Halliday suspiró sonoramente y se enjugó la frente.

—Maese De Vier: este tribunal conoce y respeta la firmeza con que cumplís vuestra palabra. Todo patrono de vuestra elección debe tener confianza plena en vos, y estoy seguro que es éste el caso. Pero si es demasiado cobarde para revelarse y someterse al juicio de sus pares, quiero dejaros claro que es vuestra vida la que está en juego aquí. Sin un patrono noble, tendremos que entregaros a las autoridades civiles para que os juzguen por asesinato.

—Lo comprendo —dijo Richard. Un pensamiento con la voz de Alec susurró silenciosamente:
Mi honor no es digno de vuestra atención.
Pero en secreto se sentía aliviado.

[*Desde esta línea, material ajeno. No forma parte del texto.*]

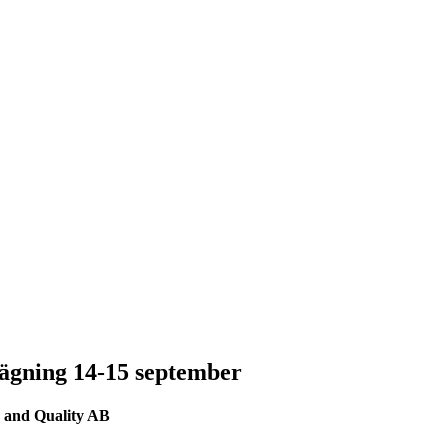
 vägning 14-15 september
 and Quality AB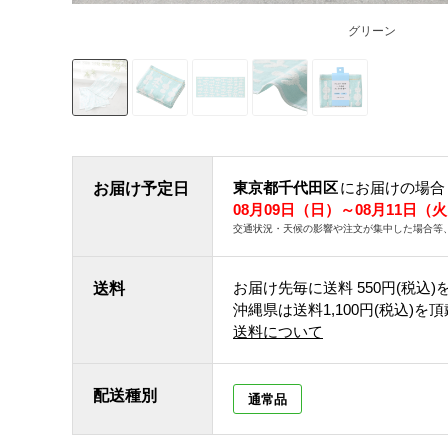
グリーン
東京都千代田区
にお届けの場合
お届け予定日
08月09日（日）～08月11日（
交通状況・天候の影響や注文が集中した場合等
お届け先毎に送料
550円(税込)
送料
沖縄県は送料1,100円(税込)を
送料について
配送種別
通常品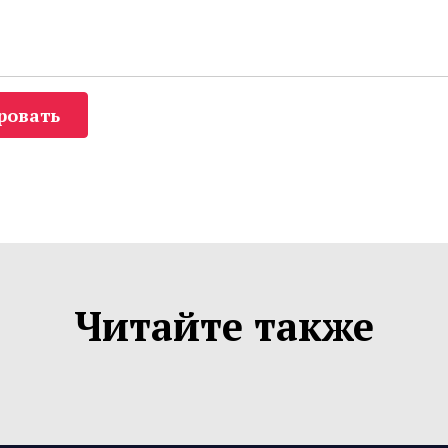
ровать
Читайте также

Parecían desconocer sinceramente por qué había tenido que matar a Horn. Puesto que Godwin había escapado a su desafío, Horn no había querido jactarse de su chantaje a De Vier. Hasta ahora, sólo en la Ribera sabían algo al respecto. Y Richard haría lo que estuviera en su mano para que las cosas siguieran así. Ni siquiera pensaba que supusiera alguna diferencia el que les contara el motivo; seguramente no se sostendría ante sus retorcidas normas. El tribunal estaba resultando ser interesante únicamente en cierto modo sorprendentemente desagradable: al igual que sus excusas para matarse entre sí, había un conjunto de reglas al margen que parecían volverse sobre sí mismas, y cuyo propósito se había perdido en el tiempo transcurrido desde sus orígenes.